**Task statement:** For the entries below, work out how many lines contain the string "target" and write only the number.

Records for processing: Begin

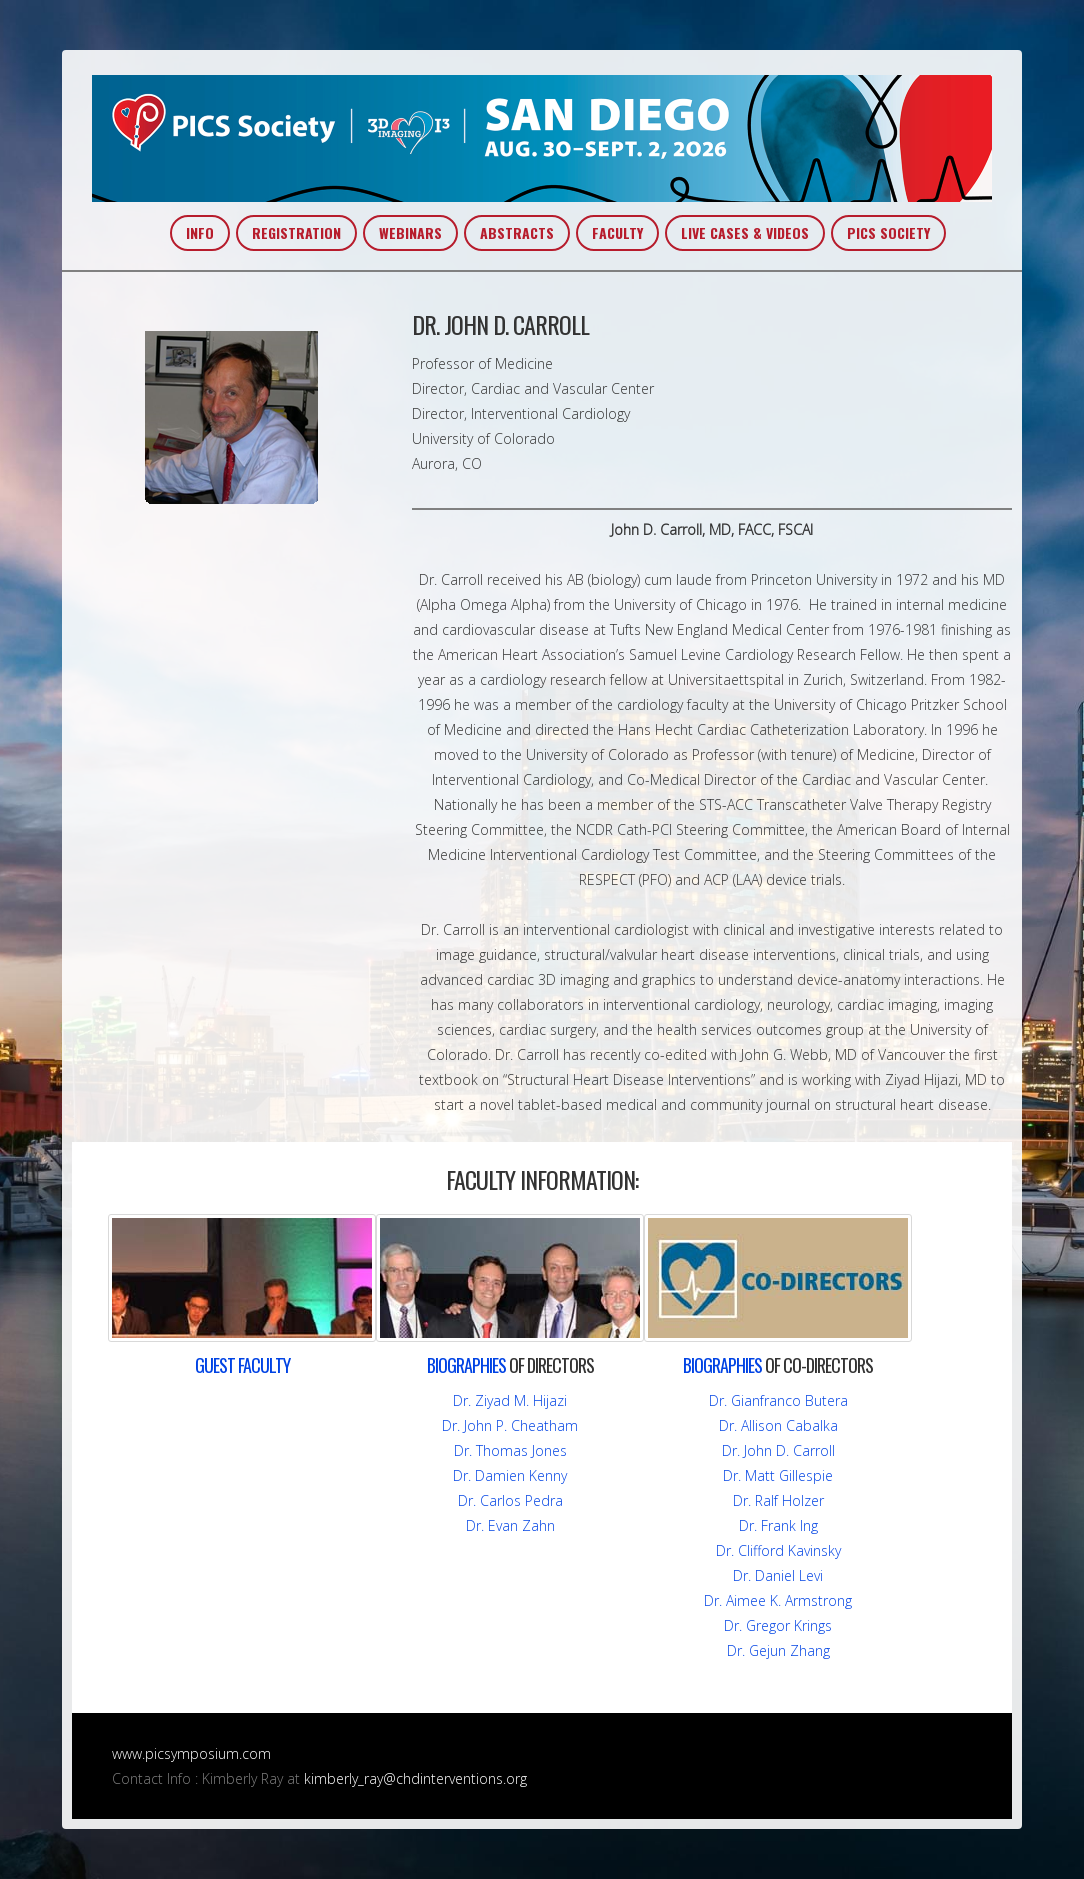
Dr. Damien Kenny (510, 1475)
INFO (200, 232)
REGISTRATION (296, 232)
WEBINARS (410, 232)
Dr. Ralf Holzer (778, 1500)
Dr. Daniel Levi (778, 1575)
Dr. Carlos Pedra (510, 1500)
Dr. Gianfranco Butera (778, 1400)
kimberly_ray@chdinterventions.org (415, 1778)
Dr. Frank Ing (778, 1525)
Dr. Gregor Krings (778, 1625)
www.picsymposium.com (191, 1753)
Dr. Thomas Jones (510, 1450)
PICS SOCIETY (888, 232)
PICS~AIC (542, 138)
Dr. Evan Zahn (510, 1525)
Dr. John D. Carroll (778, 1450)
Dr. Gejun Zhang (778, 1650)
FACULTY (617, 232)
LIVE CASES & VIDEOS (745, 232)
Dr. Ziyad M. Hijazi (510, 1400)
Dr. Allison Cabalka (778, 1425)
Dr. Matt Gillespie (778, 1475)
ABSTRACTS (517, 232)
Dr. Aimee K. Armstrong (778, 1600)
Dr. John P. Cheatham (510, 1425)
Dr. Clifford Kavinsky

Records for processing: End
Records for processing: Begin

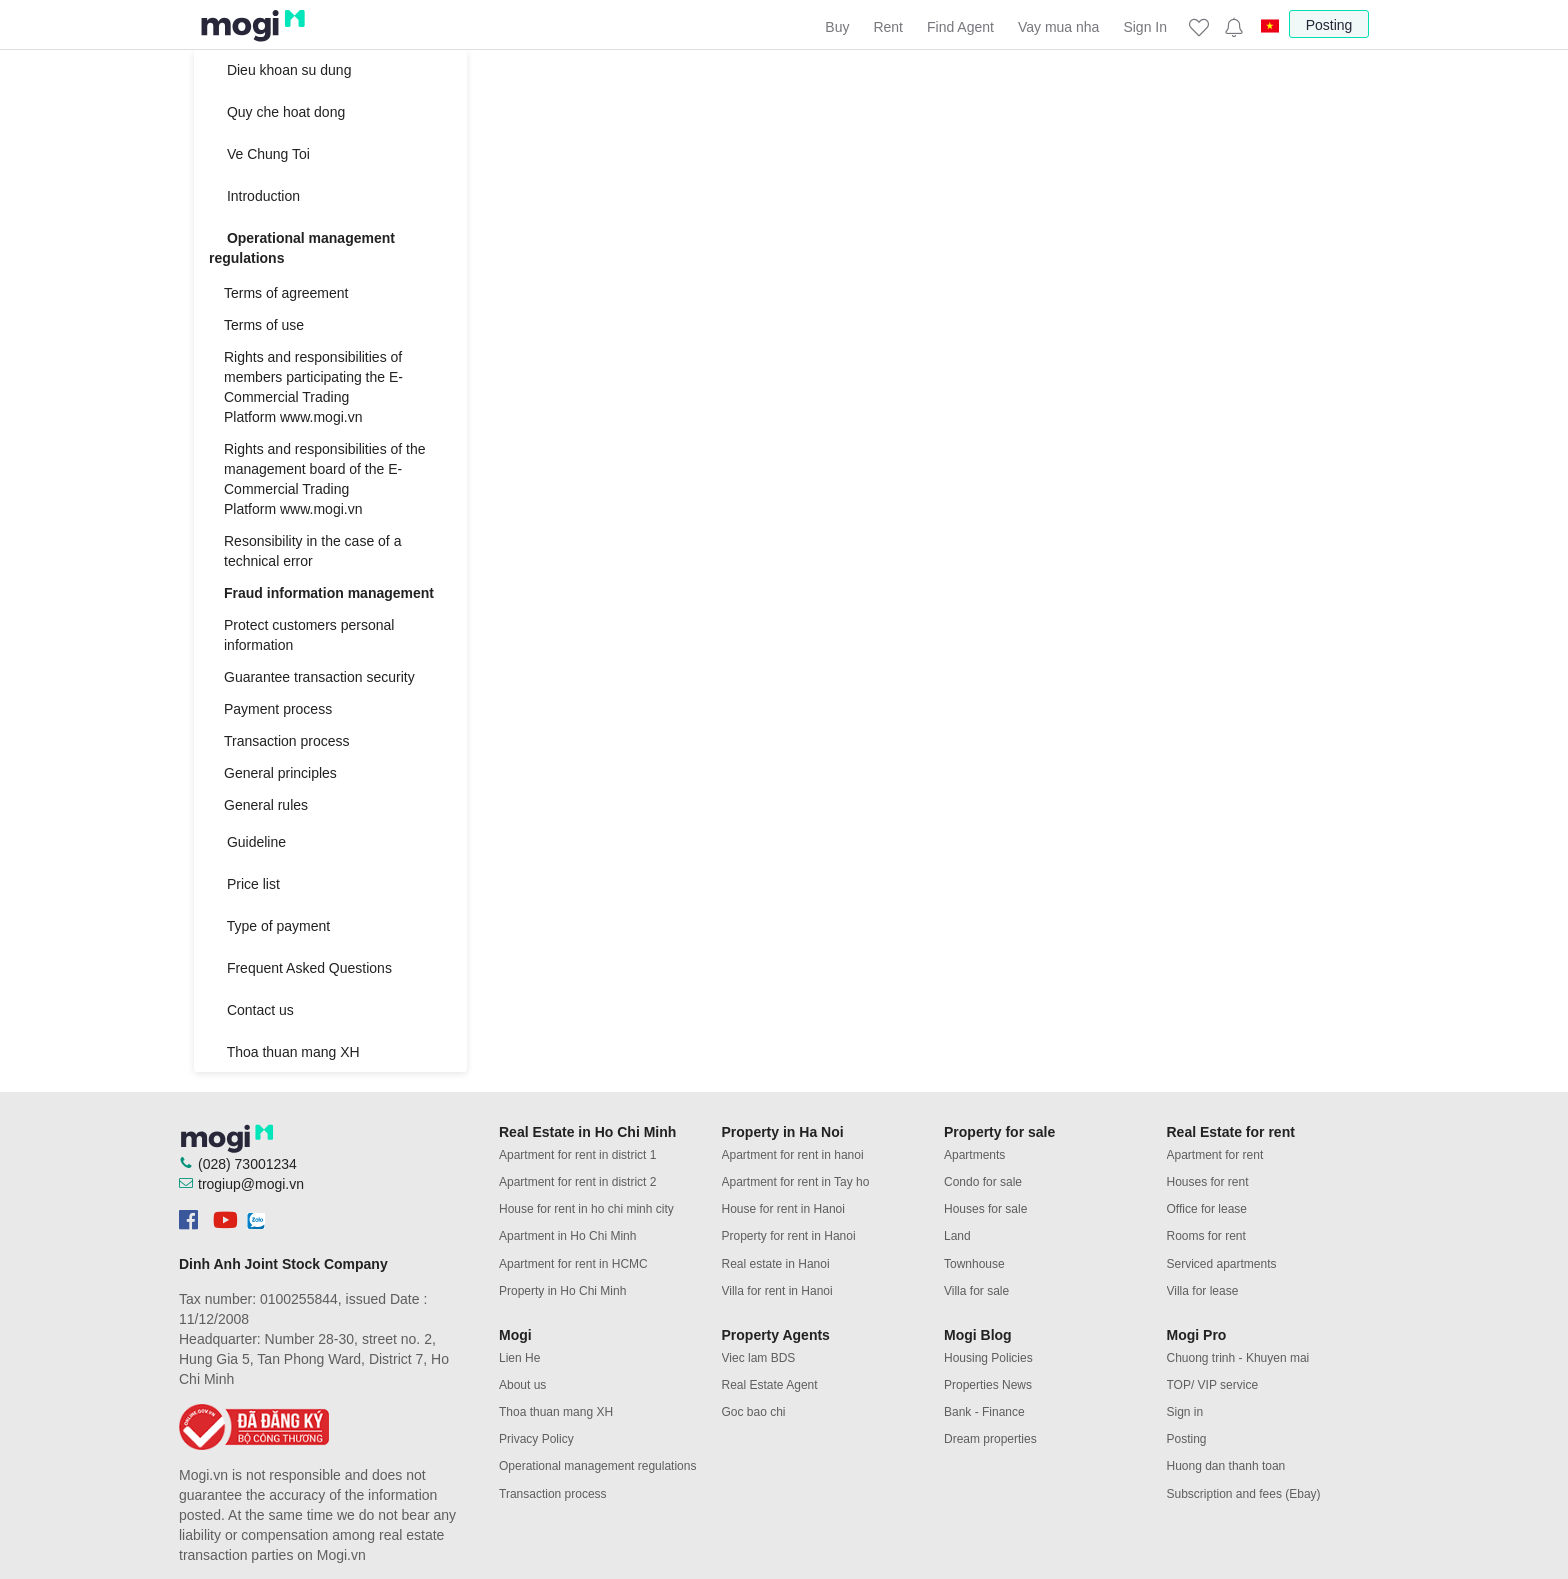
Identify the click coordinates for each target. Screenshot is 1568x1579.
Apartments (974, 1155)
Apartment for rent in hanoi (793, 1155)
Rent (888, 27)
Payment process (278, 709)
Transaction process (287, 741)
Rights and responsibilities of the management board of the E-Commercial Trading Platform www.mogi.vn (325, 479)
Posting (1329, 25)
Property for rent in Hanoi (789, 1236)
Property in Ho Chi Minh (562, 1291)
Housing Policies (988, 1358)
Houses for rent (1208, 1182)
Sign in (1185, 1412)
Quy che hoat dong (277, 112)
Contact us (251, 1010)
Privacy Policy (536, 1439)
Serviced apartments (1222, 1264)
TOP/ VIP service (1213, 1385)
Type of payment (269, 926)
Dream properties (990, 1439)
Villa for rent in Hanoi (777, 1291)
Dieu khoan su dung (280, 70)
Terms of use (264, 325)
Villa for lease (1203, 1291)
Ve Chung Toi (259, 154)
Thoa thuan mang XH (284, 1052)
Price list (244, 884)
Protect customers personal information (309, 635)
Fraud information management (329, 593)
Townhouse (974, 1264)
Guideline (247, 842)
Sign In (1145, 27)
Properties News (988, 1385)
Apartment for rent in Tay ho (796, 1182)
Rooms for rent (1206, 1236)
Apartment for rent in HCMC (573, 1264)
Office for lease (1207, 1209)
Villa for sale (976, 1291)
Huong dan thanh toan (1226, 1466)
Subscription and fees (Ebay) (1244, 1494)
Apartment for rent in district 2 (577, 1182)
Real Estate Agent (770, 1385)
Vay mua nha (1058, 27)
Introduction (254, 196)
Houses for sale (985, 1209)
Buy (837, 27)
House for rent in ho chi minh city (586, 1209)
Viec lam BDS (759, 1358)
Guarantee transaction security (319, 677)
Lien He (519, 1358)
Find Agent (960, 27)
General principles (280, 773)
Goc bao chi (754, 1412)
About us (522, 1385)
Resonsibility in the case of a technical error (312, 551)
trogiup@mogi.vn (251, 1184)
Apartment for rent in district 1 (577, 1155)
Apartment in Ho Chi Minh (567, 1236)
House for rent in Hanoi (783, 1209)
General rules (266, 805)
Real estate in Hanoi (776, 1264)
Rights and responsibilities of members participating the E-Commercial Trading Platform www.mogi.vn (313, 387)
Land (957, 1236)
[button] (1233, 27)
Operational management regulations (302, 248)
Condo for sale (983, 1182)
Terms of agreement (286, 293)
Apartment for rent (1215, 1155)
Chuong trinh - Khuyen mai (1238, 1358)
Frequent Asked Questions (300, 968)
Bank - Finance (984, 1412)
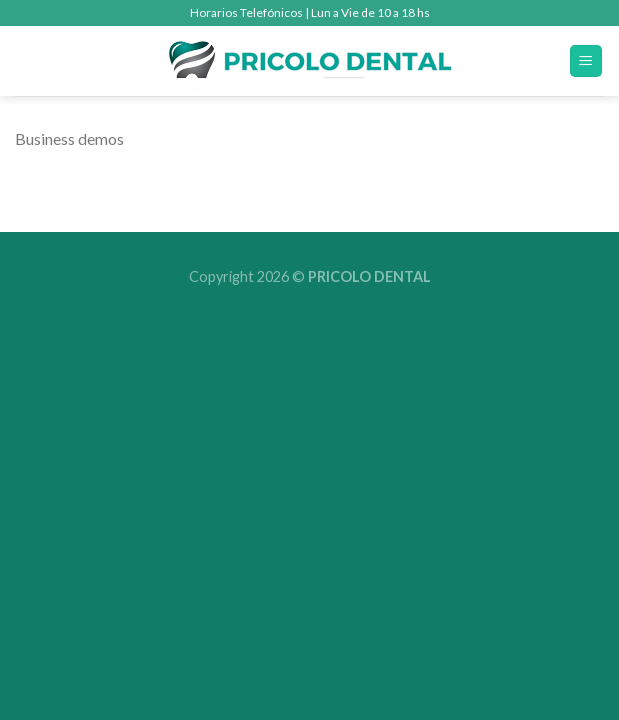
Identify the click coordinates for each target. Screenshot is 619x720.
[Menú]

Records for processing: End
Records for processing: Begin

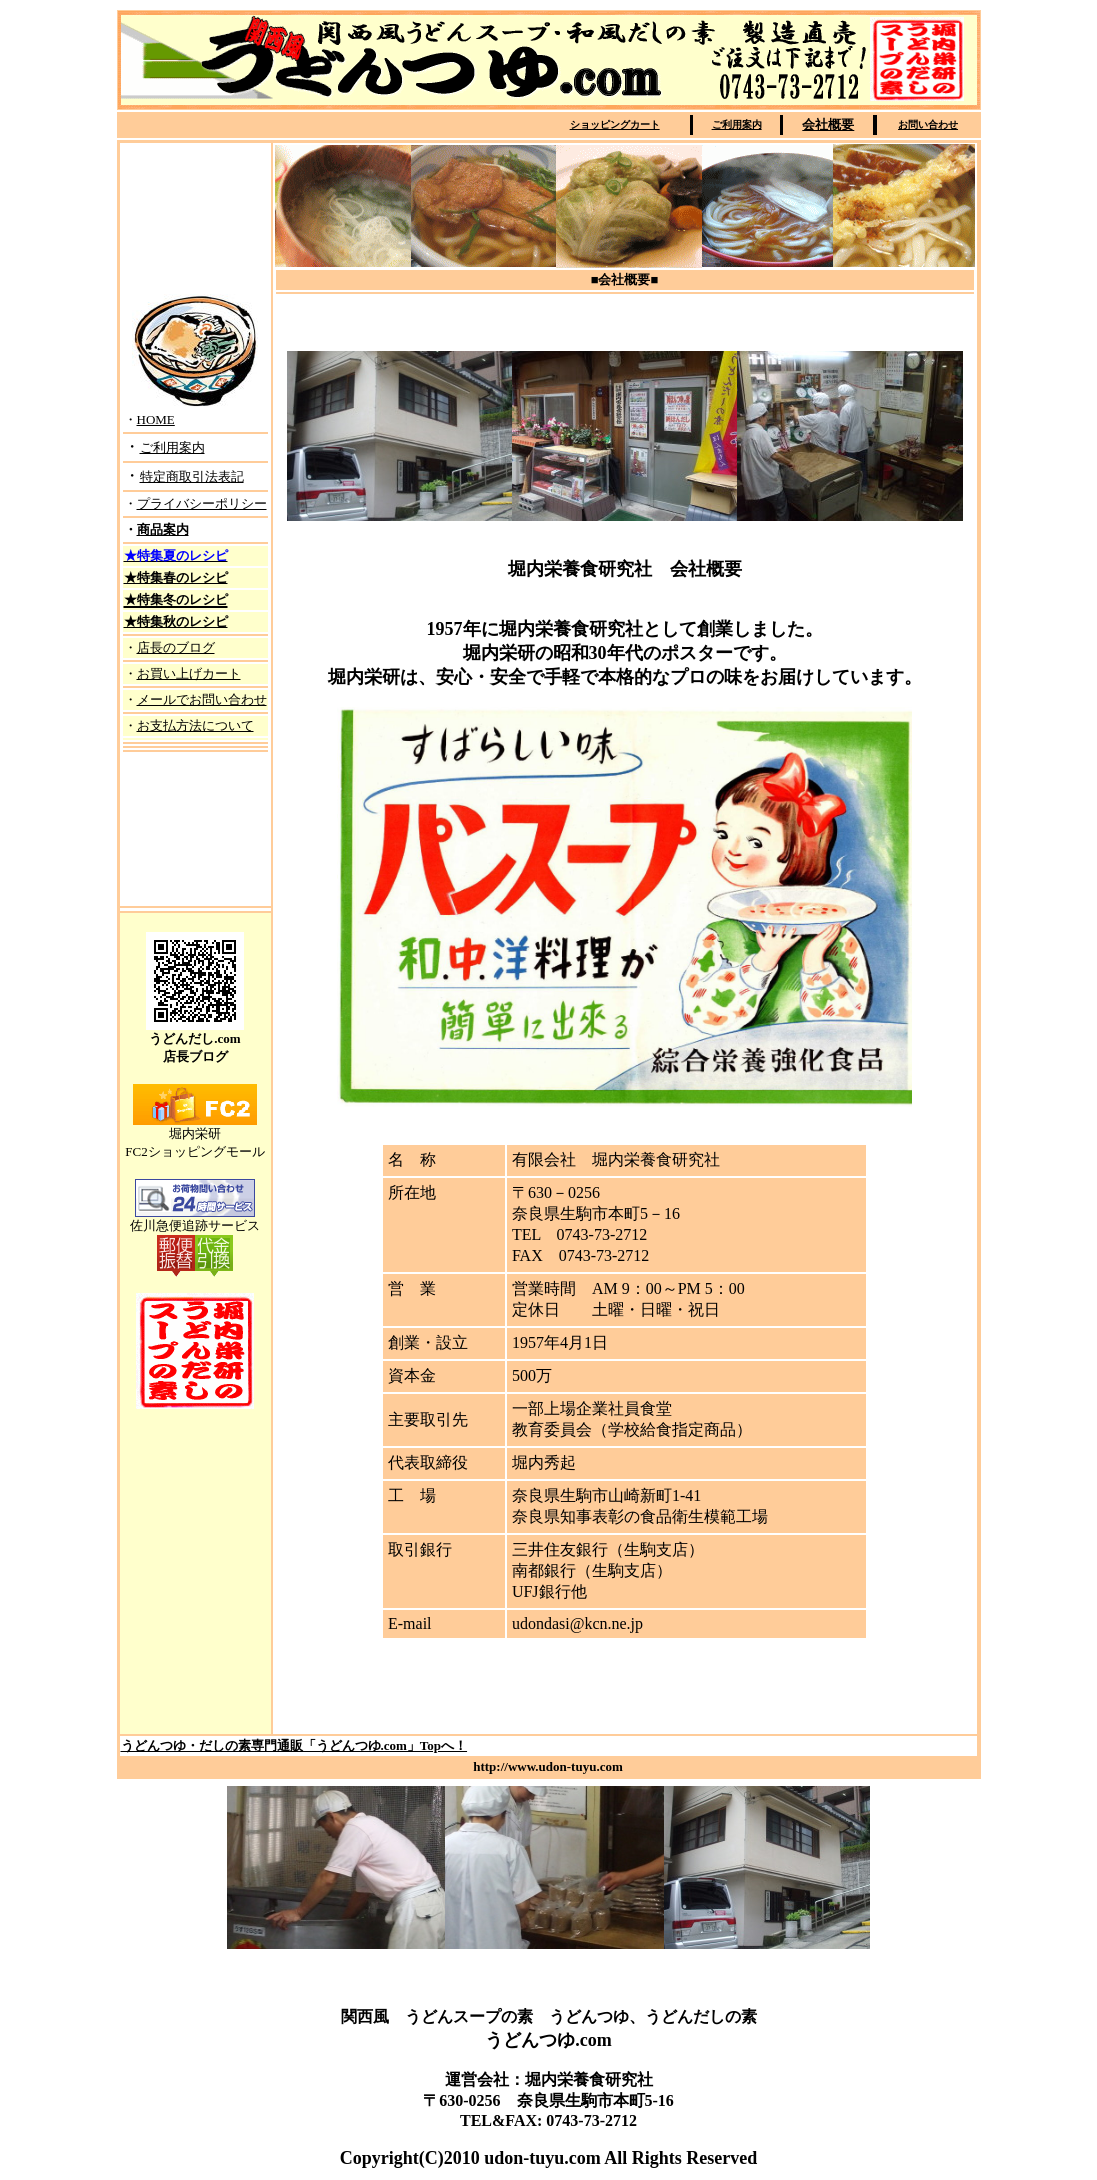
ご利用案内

Records for processing: End

**Task answer:** 2